(Transcribed page contents)
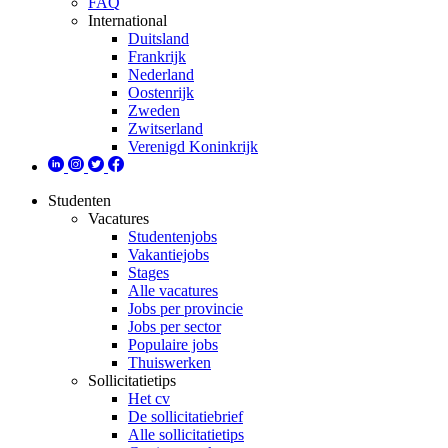
FAQ
International
Duitsland
Frankrijk
Nederland
Oostenrijk
Zweden
Zwitserland
Verenigd Koninkrijk
Studenten
Vacatures
Studentenjobs
Vakantiejobs
Stages
Alle vacatures
Jobs per provincie
Jobs per sector
Populaire jobs
Thuiswerken
Sollicitatietips
Het cv
De sollicitatiebrief
Alle sollicitatietips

» AIM OF THE TASK
Scan the entries for lines with the word "Alle". The number of such lines is the whole answer.

» OUTPUT BELOW
2